[Date Prev][Date Next][Thread Prev][Thread Next]
[Date Index]
[Thread Index]
- Subject: Re: Plea for the support of unicode escape sequences
- From: Edgar Toernig <froese@...>
- Date: Tue, 28 Jun 2011 21:47:52 +0200
Rebel Neurofog wrote:
> > I know that Lua's authors try to avoid bloat, but these additional
> > 176 bytes (that's what an implementation of the \u4x/\U8x variant on
> > x86-32 costs) are IMHO very well spent.
>
> Good call. I'm not sure if I personally want in official release,
> but that could be handy for my project.
>
> Could you show up a patch for Lua 5.1.4, please?
I originally implemented it for the 5.2-rc and had to modify it
slightly for 5.1. It got a little larger as 5.1 has no readhexaesc.
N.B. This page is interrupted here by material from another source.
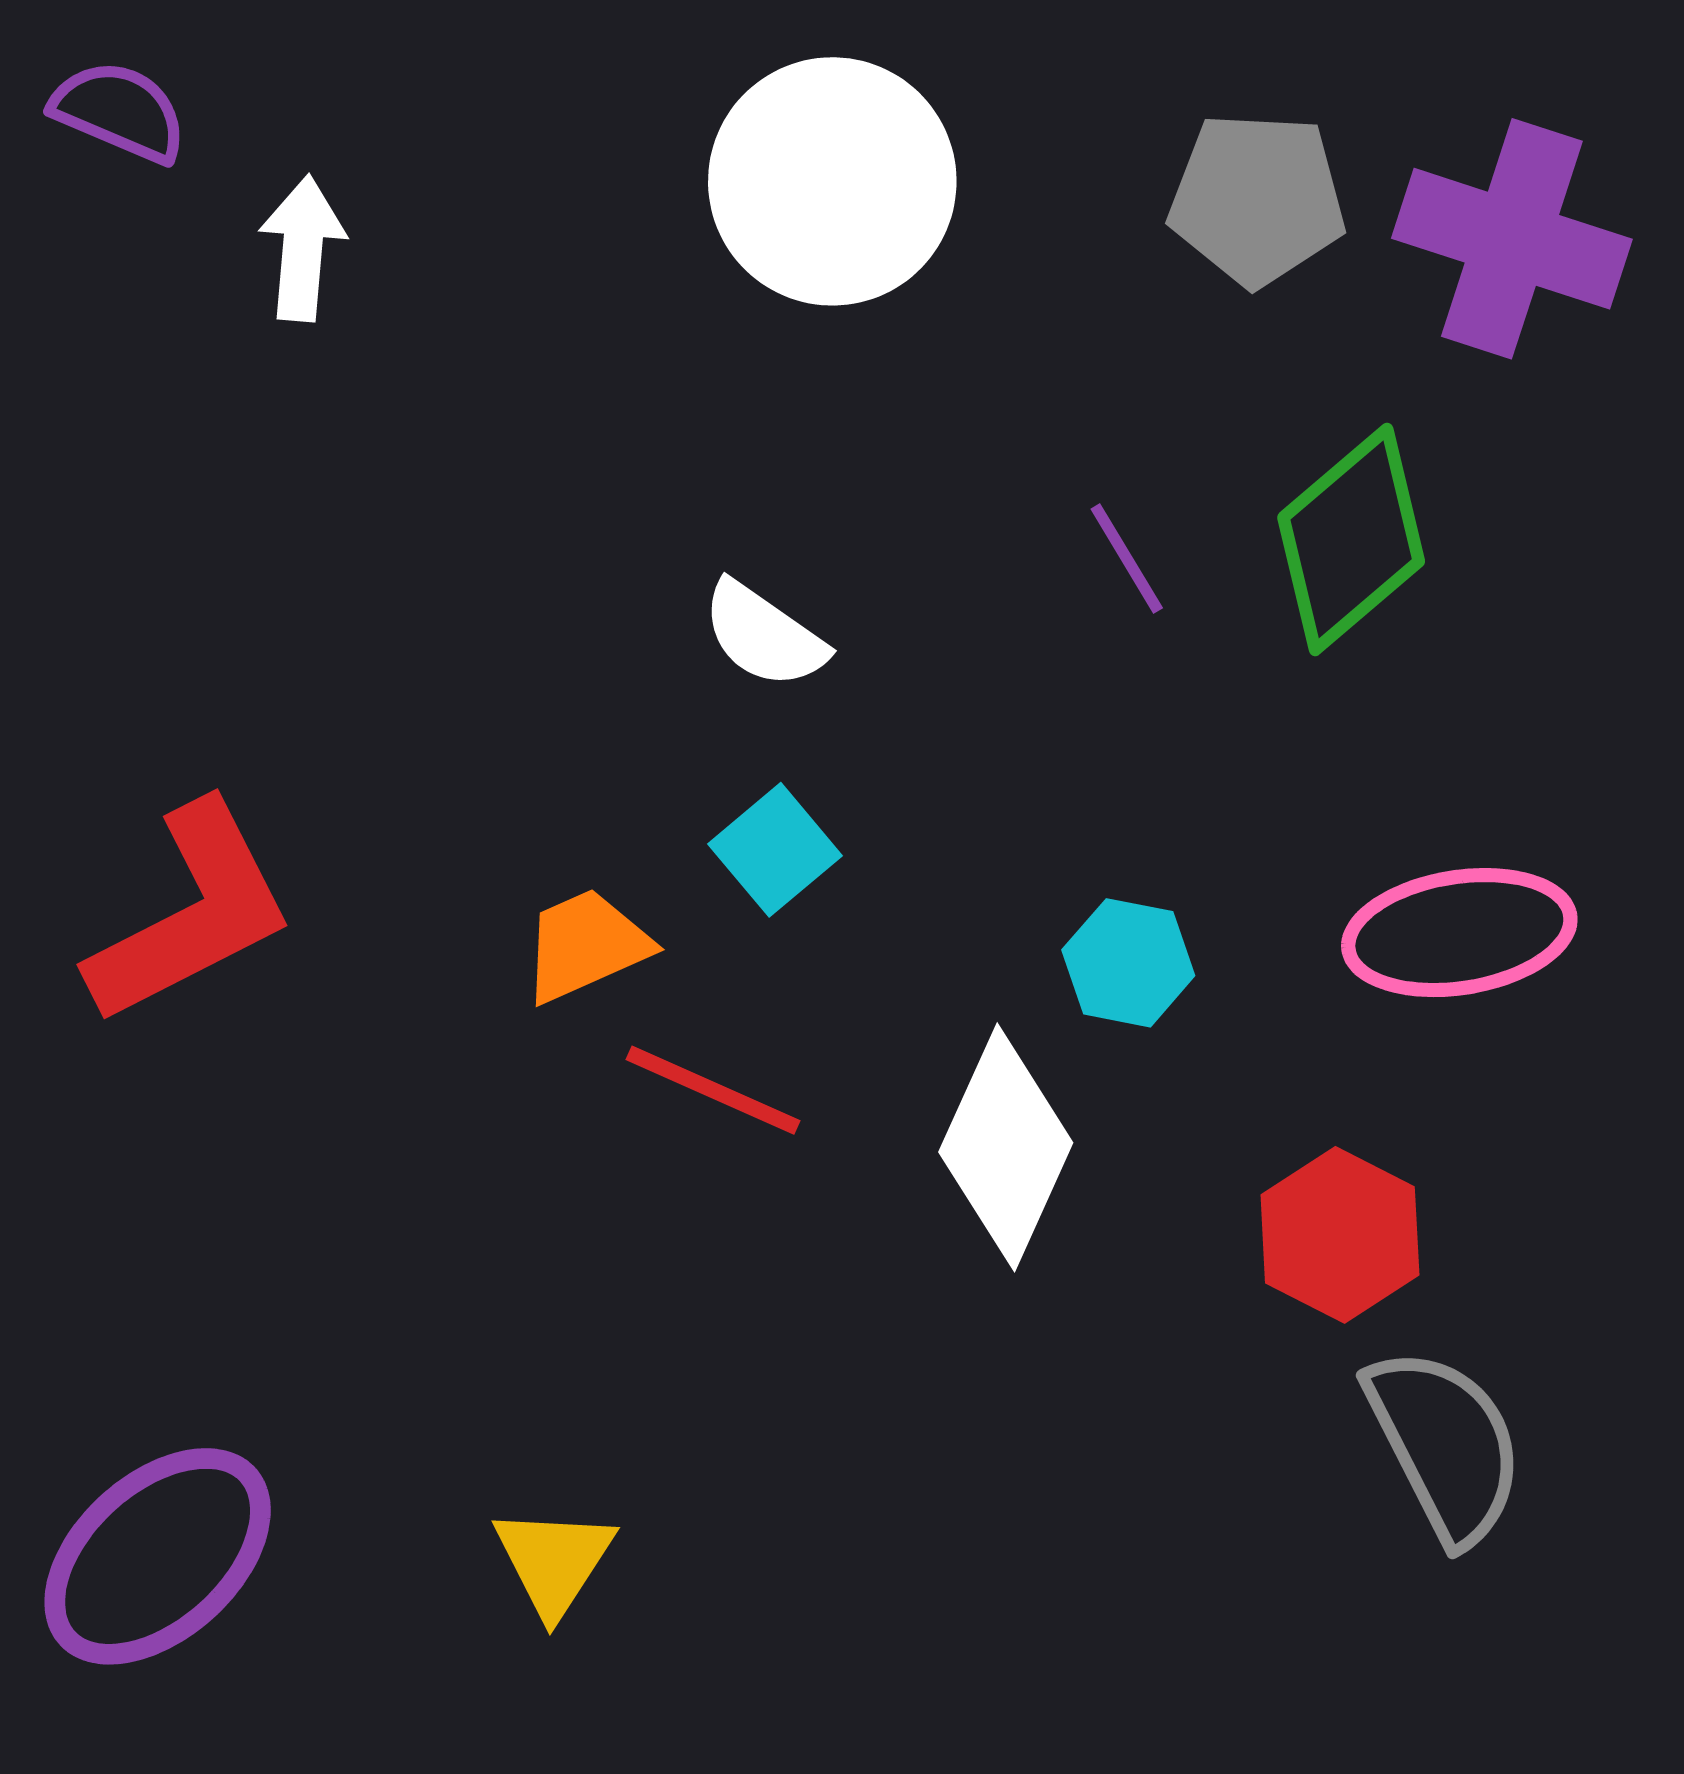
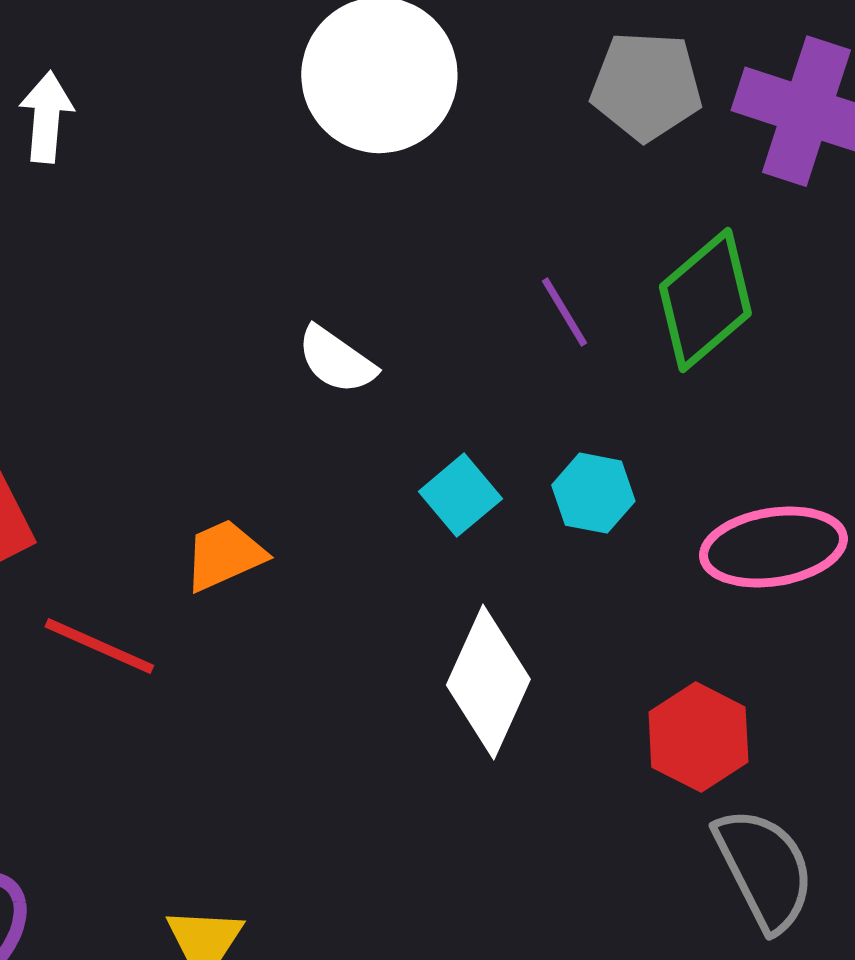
cyan square: (775, 850) -> (460, 495), moved
cyan hexagon: (1128, 963) -> (593, 493), moved
red line: (713, 1090) -> (99, 646), moved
As a bonus you get hex-escapes, too.
Here you go:
diff --git a/src/llex.c b/src/llex.c
index 6dc3193..bc22303 100644
--- a/src/llex.c
+++ b/src/llex.c
@@ -273,6 +273,52 @@ static void read_long_string (LexState *ls, SemInfo *seminfo, int sep) {
}
+static lu_int32 readhexaesc (LexState *ls, int ndigits) {
+ int buf[16], c, i;
+ lu_int32 x = 0;
+ buf[0] = '\\';
+ buf[1] = ls->current;
+ for (i = 0; i < ndigits; ++i) {
+ buf[2 + i] = c = next(ls);
+ if (!isxdigit(c))
+ {
+ /* prepare error message - show the valid part of the sequence */
+ int j;
+ luaZ_resetbuffer(ls->buff);
+ for (j = 0; j < i + 2; ++j)
+ save(ls, buf[j]);
+ luaX_lexerror(ls, "hexadecimal digit expected", TK_STRING);
+ }
+ if (isdigit(c))
+ c -= '0';
+ else
+ c = tolower(c) - 'a' + 10;
+ x = (x << 4) + c;
+ }
+ return x;
+}
+
+
+static void read_and_save_uniesc (LexState *ls, int ndigits) {
+ lu_int32 x = readhexaesc(ls, ndigits);
+ next(ls);
+ if (x > 0x7f) {
+ int buf[8], n = 0;
+ lu_int32 m = 0x3f;
+ do {
+ buf[n++] = 0x80 + (x & 0x3f);
+ x >>= 6;
+ m >>= 1;
+ } while (x > m);
+ save(ls, (~m << 1) + x);
+ while (n)
+ save(ls, buf[--n]);
+ }
+ else
+ save(ls, x);
+}
+
+
static void read_string (LexState *ls, int del, SemInfo *seminfo) {
save_and_next(ls);
while (ls->current != del) {
@@ -295,6 +341,9 @@ static void read_string (LexState *ls, int del, SemInfo *seminfo) {
case 'r': c = '\r'; break;
case 't': c = '\t'; break;
case 'v': c = '\v'; break;
+ case 'x': c = readhexaesc(ls, 2); break;
+ case 'u': read_and_save_uniesc(ls, 4); continue;
+ case 'U': read_and_save_uniesc(ls, 8); continue;
case '\n': /* go through */
case '\r': save(ls, '\n'); inclinenumber(ls); continue;
case EOZ: continue; /* will raise an error next loop */